This is a thread for reporting your experiences with masterthecube.com. I wasn't asking why it was delayed, I was simply sharing my experience. And I don't care why its delayed, I'll just order from a different site that doesn't get backed up because its being run by one guy.

So as for my "problem", I have none, but maybe you shouldn't go telling people off without thinking first.


----------



## JLarsen (Oct 27, 2008)

Well I personally love the man because he forgot to send my diy, and to repay me, he gave me a completely free es 4x4 with it, which means he lost money on me, to keep my business. You be the judge.


----------



## eragg0 (Oct 28, 2008)

ok. i understand that he is busy but is over month with no reply is too much or do i need to wait more?


----------



## fcwy1 (Oct 28, 2008)

Ask for compensation. maybe a free keychain because you waited so long.
just keep on PM him until he reply.


----------



## cookingfat (Nov 4, 2008)

ok, update on my situation. 

Today I emailed Tucker and asked for a refund, he replied shortly after and confirmed he will process my refund later today. I feel a bit better now. (it's been over 6 weeks)

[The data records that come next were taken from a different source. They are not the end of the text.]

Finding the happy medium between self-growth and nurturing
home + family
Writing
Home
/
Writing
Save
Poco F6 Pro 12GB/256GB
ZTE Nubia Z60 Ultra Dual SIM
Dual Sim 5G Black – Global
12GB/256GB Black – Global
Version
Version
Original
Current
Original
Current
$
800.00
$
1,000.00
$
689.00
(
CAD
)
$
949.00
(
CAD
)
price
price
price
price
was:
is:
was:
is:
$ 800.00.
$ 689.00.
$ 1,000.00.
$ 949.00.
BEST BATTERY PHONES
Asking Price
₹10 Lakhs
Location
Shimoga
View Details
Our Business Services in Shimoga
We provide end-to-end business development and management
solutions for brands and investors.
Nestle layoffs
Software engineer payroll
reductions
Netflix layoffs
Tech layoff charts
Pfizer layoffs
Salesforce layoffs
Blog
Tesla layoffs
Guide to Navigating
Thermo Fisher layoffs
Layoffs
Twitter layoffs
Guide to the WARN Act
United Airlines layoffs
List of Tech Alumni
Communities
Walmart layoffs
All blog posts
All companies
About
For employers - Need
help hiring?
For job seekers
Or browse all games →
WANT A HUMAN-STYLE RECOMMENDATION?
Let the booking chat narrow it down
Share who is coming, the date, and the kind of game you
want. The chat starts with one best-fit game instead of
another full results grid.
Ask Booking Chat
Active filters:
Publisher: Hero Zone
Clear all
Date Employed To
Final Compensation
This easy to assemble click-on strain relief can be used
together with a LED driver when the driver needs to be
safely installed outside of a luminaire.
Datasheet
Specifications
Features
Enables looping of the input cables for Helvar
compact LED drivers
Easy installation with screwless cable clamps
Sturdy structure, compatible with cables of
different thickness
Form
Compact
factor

Now to find an Eastsheen set............


----------



## carpainter69 (Nov 4, 2008)

I've ordered from him twice now. The first time I ordered the ES set and it took about a week for him to process it and it to get to me. The second time was a white DIY and it took about 3 days to get from the time I ordered. Tucker always responded to my e-mail questions and was generally very helpful. I will definitely buy from him again.


----------



## Lotsofsloths (Nov 4, 2008)

I have Tucker's cell number, if you ever need me to give him a hollar, just PM me xD

And NO. I will NOT give out his number.
...Ethan.


I am actually a moderator on his forums, masterthecube.com/forums
And he sent me a free type A just for being there as a mod 
Tucker is a very cool guy.


----------



## cookingfat (Nov 4, 2008)

I'm sure he really is a nice guy, it's just a shame that it's been over 6 weeks and no cubes and no replys. Therefore I've decided to cut my losses and try for a refund which he is sorting out now. 

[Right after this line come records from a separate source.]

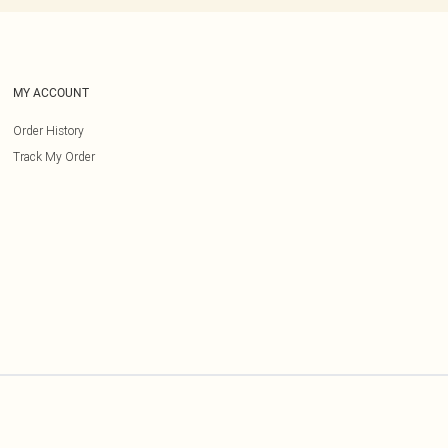
MY ACCOUNT
Order History
Track My Order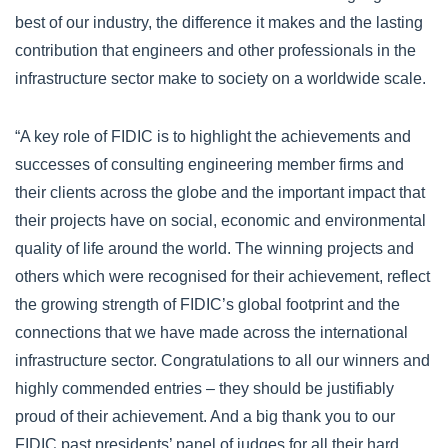
best of our industry, the difference it makes and the lasting
contribution that engineers and other professionals in the
infrastructure sector make to society on a worldwide scale.
“A key role of FIDIC is to highlight the achievements and
successes of consulting engineering member firms and
their clients across the globe and the important impact that
their projects have on social, economic and environmental
quality of life around the world. The winning projects and
others which were recognised for their achievement, reflect
the growing strength of FIDIC’s global footprint and the
connections that we have made across the international
infrastructure sector. Congratulations to all our winners and
highly commended entries – they should be justifiably
proud of their achievement. And a big thank you to our
FIDIC past presidents’ panel of judges for all their hard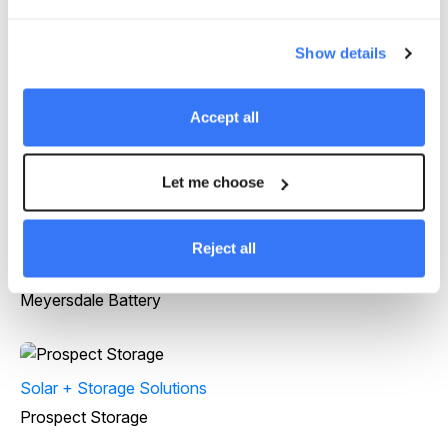
Projects
Show details
Accept all
Solar + Storage Solutions
Byrd Ranch
Let me choose
Reject all
Solar + Storage Solutions
Meyersdale Battery
Solar + Storage Solutions
Prospect Storage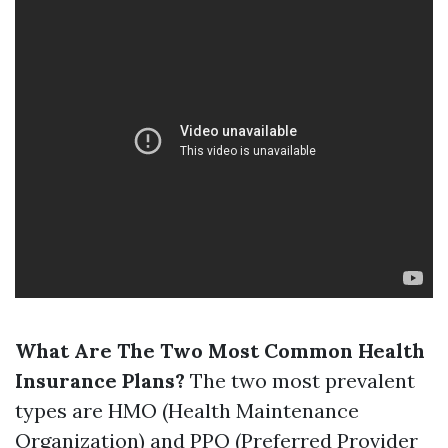
What Are The Two Most Common Health
Insurance Plans?
The two most prevalent
types are HMO (Health Maintenance
Organization) and PPO (Preferred Provider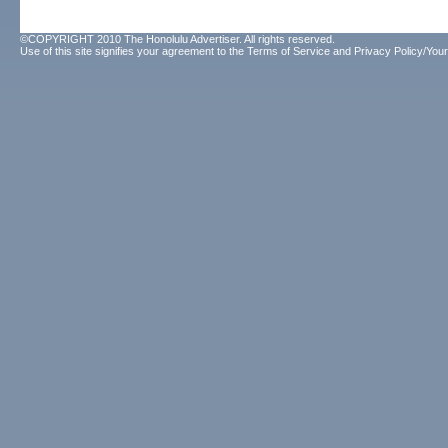
©COPYRIGHT 2010 The Honolulu Advertiser. All rights reserved.
Use of this site signifies your agreement to the
Terms of Service
and
Privacy Policy/Your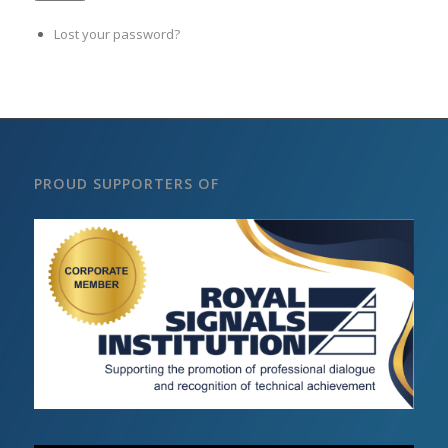
Lost your password?
PROUD SUPPORTERS OF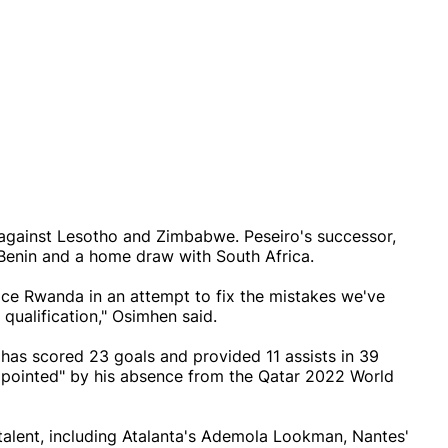
against Lesotho and Zimbabwe. Peseiro's successor,
to Benin and a home draw with South Africa.
ce Rwanda in an attempt to fix the mistakes we've
qualification," Osimhen said.
has scored 23 goals and provided 11 assists in 39
ppointed" by his absence from the Qatar 2022 World
talent, including Atalanta's Ademola Lookman, Nantes'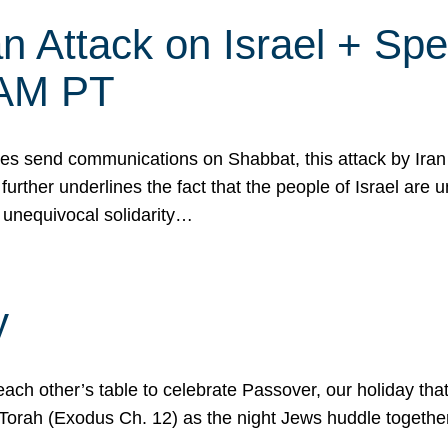
 Attack on Israel + Spec
0 AM PT
s send communications on Shabbat, this attack by Iran a
urther underlines the fact that the people of Israel are 
 unequivocal solidarity…
y
ach other’s table to celebrate Passover, our holiday th
 the Torah (Exodus Ch. 12) as the night Jews huddle toget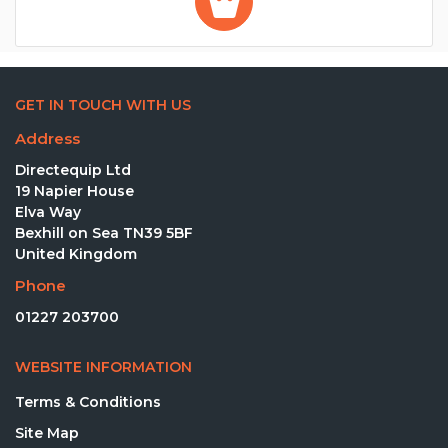
GET IN TOUCH WITH US
Address
Directequip Ltd
19 Napier House
Elva Way
Bexhill on Sea TN39 5BF
United Kingdom
Phone
01227 203700
WEBSITE INFORMATION
Terms & Conditions
Site Map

Anyone know of a place for a deal on some ES cubes?


----------



## PCwizCube (Nov 4, 2008)

cookingfat said:


> I'm sure he really is a nice guy, it's just a shame that it's been over 6 weeks and no cubes and no replys. Therefore I've decided to cut my losses and try for a refund which he is sorting out now.
> 
> Anyone know of a place for a deal on some ES cubes?


You've never heard of huskyomega on Ebay? He has the best deals on Eastsheens I've ever seen, and his shipping is fast. Just recently he added white Eastsheens! 

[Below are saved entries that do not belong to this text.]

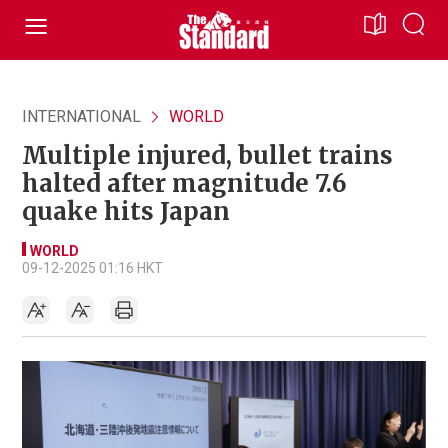
INTERNATIONAL
WORLD
Multiple injured, bullet trains
halted after magnitude 7.6
quake hits Japan
WORLD
09-12-2025 01:16 HKT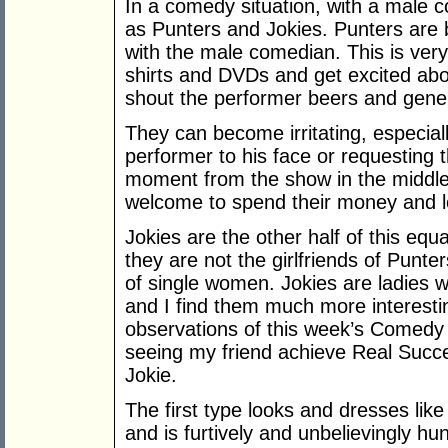
In a comedy situation, with a male 
as Punters and Jokies. Punters are 
with the male comedian. This is very
shirts and DVDs and get excited abo
shout the performer beers and gener
They can become irritating, especial
performer to his face or requesting 
moment from the show in the middle 
welcome to spend their money and 
Jokies are the other half of this equ
they are not the girlfriends of Punt
of single women. Jokies are ladies 
and I find them much more interesti
observations of this week’s Comedy 
seeing my friend achieve Real Succes
Jokie.
The first type looks and dresses lik
and is furtively and unbelievingly hu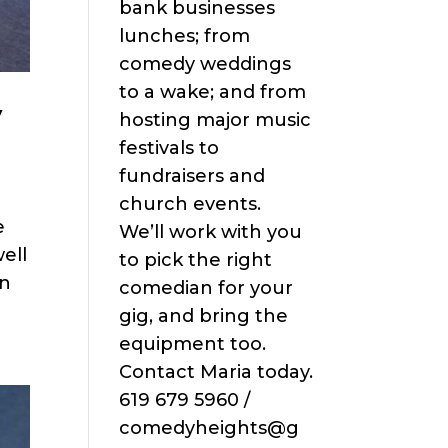
bank businesses
lunches; from
comedy weddings
to a wake; and from
y
hosting major music
festivals to
fundraisers and
church events.
e
We’ll work with you
ell
to pick the right
an
comedian for your
gig, and bring the
equipment too.
Contact Maria today.
619 679 5960 /
comedyheights@g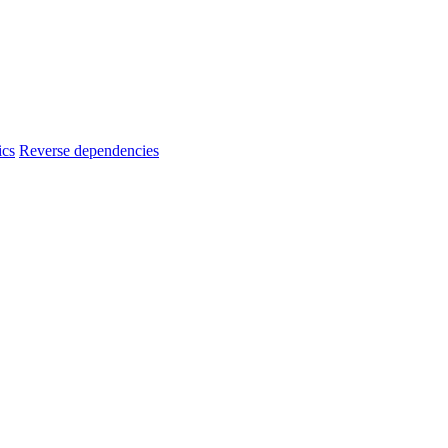
ics
Reverse dependencies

If you want to just buy Eastsheens, I would highly recommend buying from him.


----------



## cookingfat (Nov 4, 2008)

Rubik's Cube Fan said:


> cookingfat said:
> 
> 
> > I'm sure he really is a nice guy, it's just a shame that it's been over 6 weeks and no cubes and no replys. Therefore I've decided to cut my losses and try for a refund which he is sorting out now.
> ...



wow, those are some good deals and lots of combinations of sets. I think I will order here. 

I don't know whether to get black or white cubes now.


----------



## Unknown.soul (Nov 4, 2008)

Don't get the ones with 3x3s if you want black, they're Famwealth cubes (they don't have springs in them = worse than storeboughts)


----------



## waffle=ijm (Nov 7, 2008)

update.

package came in. he included a small gift as an apology for the delay.


----------